I suppose the best starting point is to point out something I've already mentioned in earlier posts: this is the first book which mentions Allansia, and treats the place as a unified setting. Ian wrote his last three books as a loose trilogy, and then in Warlock magazine #1 published the first ever map of the Fighting Fantasy world, as seen below.

(I'm going to credit the creation of Allansia primarily to Ian rather than Steve. Most of Steve's fantasy books take place in Kakhabad, or in the Trolltooth Pass area south-east of the map above, whereas pretty much all of Ian's are set in Allansia.)

Caverns of the Snow Witch takes place over an area that spans much of the north-eastern portion of Allansia, so I'm going to split this post into various topics and discuss each in turn.

The Icefinger Mountains
The Icefinger Mountains stretch across northern Allansia, a range of snow-capped peaks. Winters in northern Allansia are said to be "cruel and bitter", with thick snow, icy winds, and frozen lakes. (This seems to only be true in the areas north of the River Kok, as there's no mention of ice and snow once the hero travels south.) The foothills of the Icefinger Mountains are dotted with outposts, where merchants from the south travel to trade cloth, utensils, weapons, salted meats, spices and tea for furs and ivory carvings made from mammoth tusks. Little else is said of the people who live in these outposts. In Deathtrap Dungeon there was a mention of "druids of the north", and an implication that the barbarians in that book hailed from the north as well. There's not much else north of Fang besides the Icefingers, but whether those druids and barbarians are connected to the outposts remains a mystery.  The only native we meet in this part of the book is the ill-fated trapper, and he doesn't seem like fit either description.

The Crystal Caves
A network of caverns that lies beneath the Icefinger Mountains, they were carved out of a glacier by the followers of the Snow Witch. The trapper mentioned above describes them as "legendary", and says that he's been searching for them for the last five years. Legends have circulated about the Snow Witch's treasure being frozen in the cavern walls. This all raises the question of just how old these caverns are. "Legendary" would suggest that they're very old indeed. They can't be older than the Snow Witch herself, but as a vampire she's effectively immortal.

The caves are inhabited mostly by the Snow Witch's servants, a collections of slaves that is composed of various humanoids including orcs, goblins, neanderthals, elves and dwarves. Possibly the most intriguing inhabitant of the caves is the Ice Demon that the Snow Witch's followers worship, but more on him later.  A good portion of the Snow Witch's followers are there unwillingly, and have been taken from areas as far south as the Moonstone Hills. (Whether Redswift and Stubb were captured while close to home or on a journey to the Icefingers is never clarified.)

The Snow Witch
One might expect a lengthy entry here, given that she's the major villain of the book, but the Snow Witch is very much a blank slate as of this book. She'll get an interesting origin later on in Titan, but none of that stuff is relevant to what I'm doing just yet, so I'll focus on what we learn about her in this book.
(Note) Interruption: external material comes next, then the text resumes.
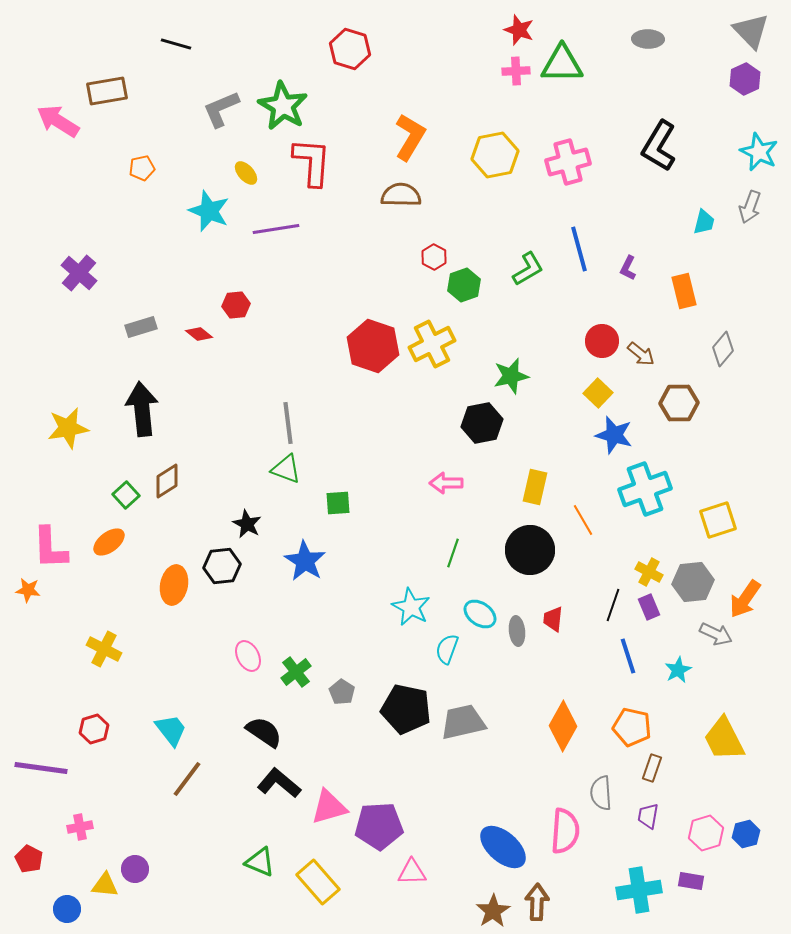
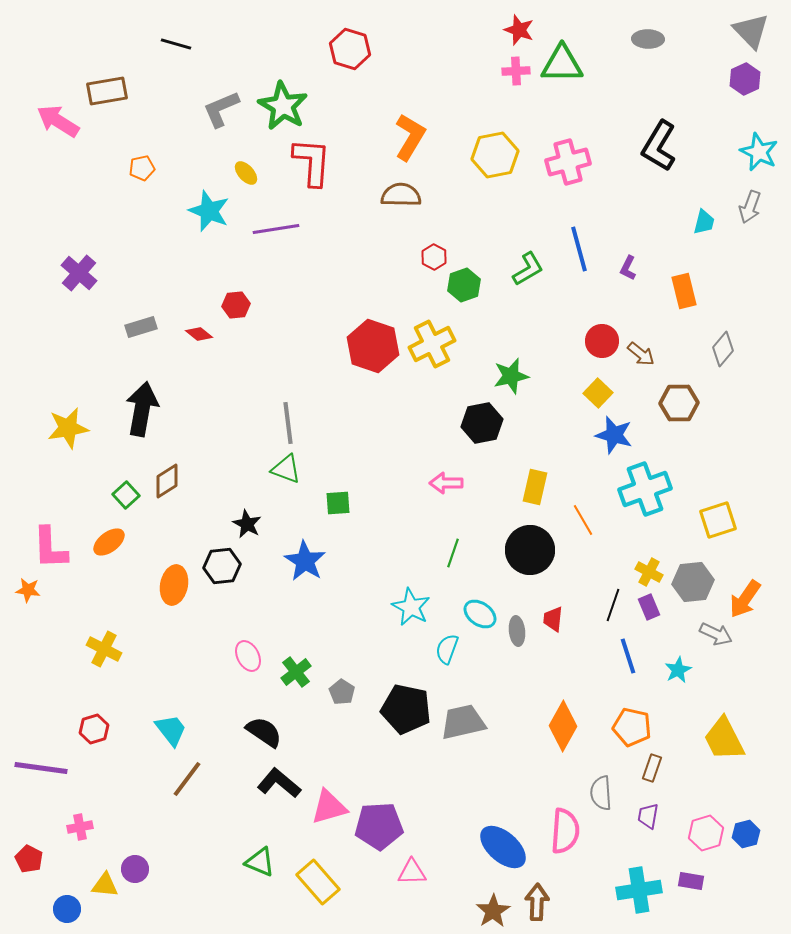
black arrow at (142, 409): rotated 16 degrees clockwise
The trapper (him again!) describes her as "a beautiful yet evil sorceress who is trying to use her dark powers to bring on an ice age so that she can rule supreme over the whole world". We know that she has her lair in the Crystal Caves under the Icefinger Mountains, and that the vast majority of her servants are slaves that are kept under her control with magical collars. Oh yeah, she's also a vampire. Nobody knows why. And after she dies, her spirit enters a crystal orb. She seems to have an affinity for playing games, and is a stickler for adhering to the rules - she even allows herself to die when she loses a game to the hero of the book.
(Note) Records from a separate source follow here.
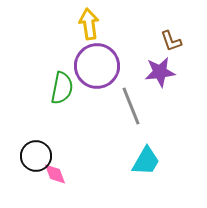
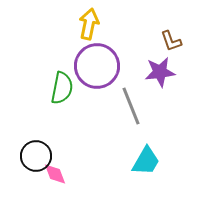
yellow arrow: rotated 20 degrees clockwise
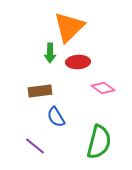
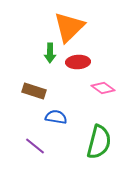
brown rectangle: moved 6 px left; rotated 25 degrees clockwise
blue semicircle: rotated 130 degrees clockwise
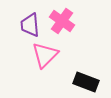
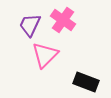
pink cross: moved 1 px right, 1 px up
purple trapezoid: rotated 30 degrees clockwise
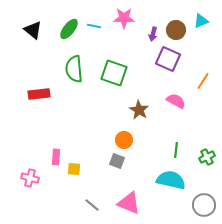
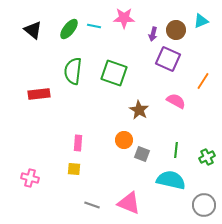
green semicircle: moved 1 px left, 2 px down; rotated 12 degrees clockwise
pink rectangle: moved 22 px right, 14 px up
gray square: moved 25 px right, 7 px up
gray line: rotated 21 degrees counterclockwise
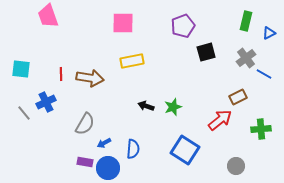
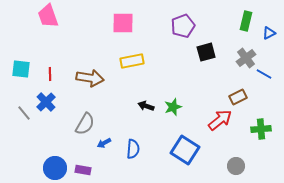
red line: moved 11 px left
blue cross: rotated 18 degrees counterclockwise
purple rectangle: moved 2 px left, 8 px down
blue circle: moved 53 px left
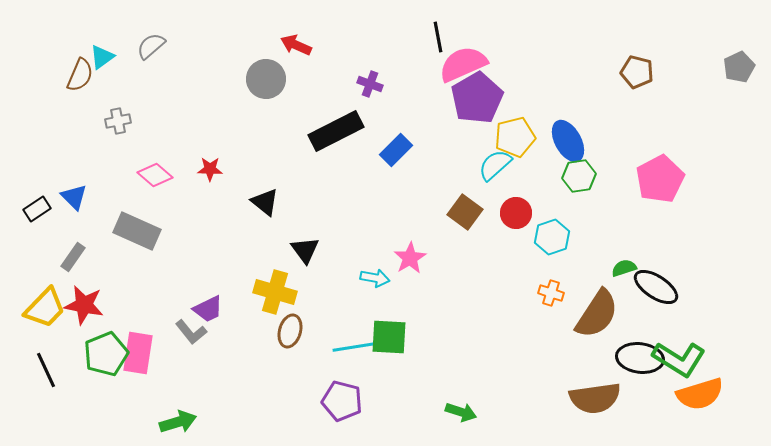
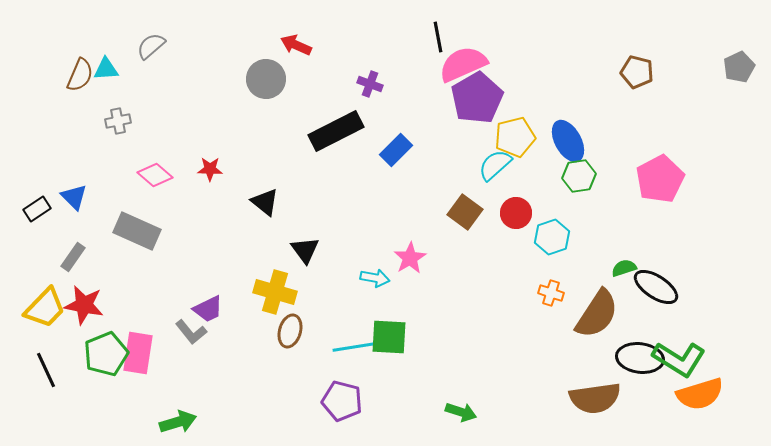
cyan triangle at (102, 57): moved 4 px right, 12 px down; rotated 32 degrees clockwise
Aaaaand that's it. Like I said, she's kind of a blank slate at this point.

The Journey South
The hero (along with Redswift and Stubb) journeys south from the Icefinger Mountains, reaching the River Kok after two days of walking. They cross the river some fifty miles downstream from Fang, then walk across the Pagan Plain passing west of Firetop Mountain, heading for Stonebridge. The trio sleep exactly once on the way to Stonebridge, which means that the journey takes less than two days. (If these travel times are accurate, then Allansia is seriously small; the map above could be traversed in no more than a week on foot.)

The mentions of Fang and Firetop Mountain leave things suitably vague as to whether the events of Deathtrap Dungeon and The Warlock of Firetop Mountain have happened yet, but there's no such ambiguity when it comes to The Forest of Doom. As soon as the hero reaches Stonebridge we're treated to a lead-in to that book, as Stubb leaves to take part in the doomed expedition to find Gillibran's Hammer, while the Hill Trolls are massing for war. Chronologically speaking, this book may be the earliest of the series thus far; if it were easier, it would make the perfect lead-in to the rest of the series.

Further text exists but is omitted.